▶ _Task directions_: Restate the data word for word. Leave the pictures out.

Data extracted from a collection
╭──
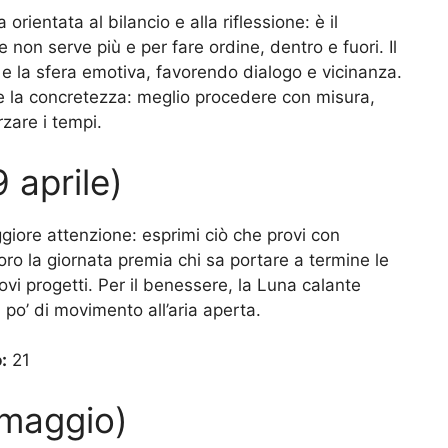
ientata al bilancio e alla riflessione: è il
on serve più e per fare ordine, dentro e fuori. Il
i e la sfera emotiva, favorendo dialogo e vicinanza.
 e la concretezza: meglio procedere con misura,
zare i tempi.
 aprile)
ggiore attenzione: esprimi ciò che provi con
voro la giornata premia chi sa portare a termine le
uovi progetti. Per il benessere, la Luna calante
 po’ di movimento all’aria aperta.
:
21
 maggio)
╰──
▶ _Exercise result_:
ientata al bilancio e alla riflessione: è il
on serve più e per fare ordine, dentro e fuori. Il
i e la sfera emotiva, favorendo dialogo e vicinanza.
 e la concretezza: meglio procedere con misura,
zare i tempi.
 aprile)
ggiore attenzione: esprimi ciò che provi con
voro la giornata premia chi sa portare a termine le
uovi progetti. Per il benessere, la Luna calante
 po’ di movimento all’aria aperta.
:
21
 maggio)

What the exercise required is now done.